■ **Description of the task**: When the line with "In addition, I appreciated the way David" appears below, start repeating lines exactly, and keep going through the line with "los no sostenibles"; add nothing outside that span.

■ **Data extract**:
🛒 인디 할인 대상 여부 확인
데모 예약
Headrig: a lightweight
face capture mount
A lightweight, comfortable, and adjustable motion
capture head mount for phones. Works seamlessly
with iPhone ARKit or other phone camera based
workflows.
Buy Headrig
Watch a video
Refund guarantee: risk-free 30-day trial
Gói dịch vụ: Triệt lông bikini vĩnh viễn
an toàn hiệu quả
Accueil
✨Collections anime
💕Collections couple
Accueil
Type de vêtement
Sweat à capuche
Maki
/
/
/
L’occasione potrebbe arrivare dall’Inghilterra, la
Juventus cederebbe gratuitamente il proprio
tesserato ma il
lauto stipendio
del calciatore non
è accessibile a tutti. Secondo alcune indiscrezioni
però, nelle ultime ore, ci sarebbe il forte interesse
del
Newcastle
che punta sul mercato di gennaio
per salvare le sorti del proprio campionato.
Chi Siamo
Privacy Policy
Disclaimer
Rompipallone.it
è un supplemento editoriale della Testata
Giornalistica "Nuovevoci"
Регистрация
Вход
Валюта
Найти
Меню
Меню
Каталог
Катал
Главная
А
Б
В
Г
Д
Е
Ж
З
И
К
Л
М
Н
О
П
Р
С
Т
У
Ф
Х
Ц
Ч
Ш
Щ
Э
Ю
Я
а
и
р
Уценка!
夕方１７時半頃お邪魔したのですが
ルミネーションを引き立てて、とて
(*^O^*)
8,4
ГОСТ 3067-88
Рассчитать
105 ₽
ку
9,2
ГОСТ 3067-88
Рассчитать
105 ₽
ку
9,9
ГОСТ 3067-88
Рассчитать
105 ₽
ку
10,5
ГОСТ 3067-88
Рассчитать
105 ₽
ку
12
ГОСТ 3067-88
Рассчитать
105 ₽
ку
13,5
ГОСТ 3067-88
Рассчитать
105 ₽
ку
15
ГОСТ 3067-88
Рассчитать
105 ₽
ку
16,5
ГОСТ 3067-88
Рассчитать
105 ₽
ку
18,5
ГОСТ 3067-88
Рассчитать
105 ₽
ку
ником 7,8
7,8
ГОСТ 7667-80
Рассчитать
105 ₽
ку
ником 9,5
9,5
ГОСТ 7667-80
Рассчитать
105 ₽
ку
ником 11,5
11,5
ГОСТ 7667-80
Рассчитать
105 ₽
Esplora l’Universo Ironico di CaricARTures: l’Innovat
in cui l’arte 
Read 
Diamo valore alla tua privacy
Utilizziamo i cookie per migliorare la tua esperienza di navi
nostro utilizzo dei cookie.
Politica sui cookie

...

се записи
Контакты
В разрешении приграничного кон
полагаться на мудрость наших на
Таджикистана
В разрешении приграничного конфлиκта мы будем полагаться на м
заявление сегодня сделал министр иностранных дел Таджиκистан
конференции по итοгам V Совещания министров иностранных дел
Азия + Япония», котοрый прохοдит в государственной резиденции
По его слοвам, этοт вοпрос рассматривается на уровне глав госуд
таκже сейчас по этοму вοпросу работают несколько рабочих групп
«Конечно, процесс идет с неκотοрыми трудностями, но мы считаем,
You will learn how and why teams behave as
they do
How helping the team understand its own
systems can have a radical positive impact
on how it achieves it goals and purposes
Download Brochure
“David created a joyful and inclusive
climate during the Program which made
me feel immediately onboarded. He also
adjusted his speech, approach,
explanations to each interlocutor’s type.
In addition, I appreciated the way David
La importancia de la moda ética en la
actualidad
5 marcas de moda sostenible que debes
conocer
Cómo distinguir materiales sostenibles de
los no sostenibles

==

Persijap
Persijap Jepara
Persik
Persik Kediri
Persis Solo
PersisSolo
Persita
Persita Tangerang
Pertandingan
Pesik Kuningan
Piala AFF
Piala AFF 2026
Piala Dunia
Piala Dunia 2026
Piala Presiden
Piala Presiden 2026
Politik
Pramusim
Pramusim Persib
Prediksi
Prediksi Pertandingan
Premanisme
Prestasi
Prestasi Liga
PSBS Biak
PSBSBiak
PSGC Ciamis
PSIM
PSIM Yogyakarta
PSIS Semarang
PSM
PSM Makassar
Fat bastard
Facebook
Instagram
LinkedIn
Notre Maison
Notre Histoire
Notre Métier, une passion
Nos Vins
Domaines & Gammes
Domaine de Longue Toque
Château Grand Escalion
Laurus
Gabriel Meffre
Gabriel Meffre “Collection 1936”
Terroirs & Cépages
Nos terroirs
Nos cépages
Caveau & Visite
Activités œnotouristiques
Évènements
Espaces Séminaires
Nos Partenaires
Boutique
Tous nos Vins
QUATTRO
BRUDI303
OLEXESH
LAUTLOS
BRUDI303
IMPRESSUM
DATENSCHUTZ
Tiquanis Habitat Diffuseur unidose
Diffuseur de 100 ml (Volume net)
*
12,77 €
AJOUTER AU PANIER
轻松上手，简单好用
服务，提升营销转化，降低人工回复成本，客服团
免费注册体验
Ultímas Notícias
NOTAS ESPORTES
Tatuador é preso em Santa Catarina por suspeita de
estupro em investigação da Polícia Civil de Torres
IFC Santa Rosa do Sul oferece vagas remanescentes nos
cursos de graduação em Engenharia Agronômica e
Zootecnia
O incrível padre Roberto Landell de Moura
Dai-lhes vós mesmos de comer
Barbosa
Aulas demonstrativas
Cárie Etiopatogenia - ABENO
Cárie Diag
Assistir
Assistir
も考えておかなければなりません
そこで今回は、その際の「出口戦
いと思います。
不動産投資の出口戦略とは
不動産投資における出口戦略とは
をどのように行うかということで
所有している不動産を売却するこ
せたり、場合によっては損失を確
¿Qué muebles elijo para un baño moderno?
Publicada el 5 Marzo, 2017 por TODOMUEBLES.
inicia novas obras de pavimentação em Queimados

■ **Expected answer**:
In addition, I appreciated the way David
La importancia de la moda ética en la
actualidad
5 marcas de moda sostenible que debes
conocer
Cómo distinguir materiales sostenibles de
los no sostenibles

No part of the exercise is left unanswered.